Give monkeys a virtual model and improve prosthetics in the disabled
The hope for those who have lost two-handed mobility has recently been rekindled when many research institutes have begun to develop artificial hands that can be controlled by thought.
Until now, all such systems only allow the driver to control a single hand and for many of the activities that we do on a daily basis this is not enough. However, in the future, prosthetic systems may be improved by an experiment on monkeys. More recently, researchers at Duke University, North Carolina, have succeeded in making two brown monkeys manipulate two hands of a representative model on the computer at the same time.
The team, led by neurobiology doctor Miguel Nicolelis, started by observing the activity of nearly 500 neurons in the two hemispheres of two monkeys. One of the two monkeys is taught how to use the hand to control the physical knob to move the arm of a virtual monkey on the computer screen. After that, this monkey continued to be trained to control the two virtual arms of the character on the screen by moving two hands without the control knob. Finally, the researchers tied the monkey hands and showed it to control with thought. A computer will decode the monkey's neural activity and perform motion compatible with 2 virtual arms.
Virtual models on computers
The second monkey will constantly monitor the behavior performed by the virtual model and then perform a brain test to control two virtual arms directly without going through the same steps as the first monkey. This is especially important for human applications because most users are incapable of getting started with practicing with the actual movements of the arm.

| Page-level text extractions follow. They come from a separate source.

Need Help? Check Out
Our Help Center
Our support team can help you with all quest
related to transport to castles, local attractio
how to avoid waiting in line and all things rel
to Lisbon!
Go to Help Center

Once the monkeys were used to using the brain to manipulate the virtual model, the researchers realized that their cortical region became more flexible. They suggested that the monkeys combined the virtual arm on the screen into their body image or in other words, they thought that the virtual arms were the real arm.
In addition, the team also found that when monkeys perform two-handed activity, the corresponding neural activity is not simply the commanding action for the right or left hand alone. According to them, there is something that works when both arms are used at the same time and this may open the opportunity to develop more advanced thought-driven prosthetics.
The Duke University study was published in the journal Science Translational Medicin e. All these findings will be used in the Walk Again project - a collaborative effort to develop an exoskeleton that supports disabled people that can be controlled by the brain.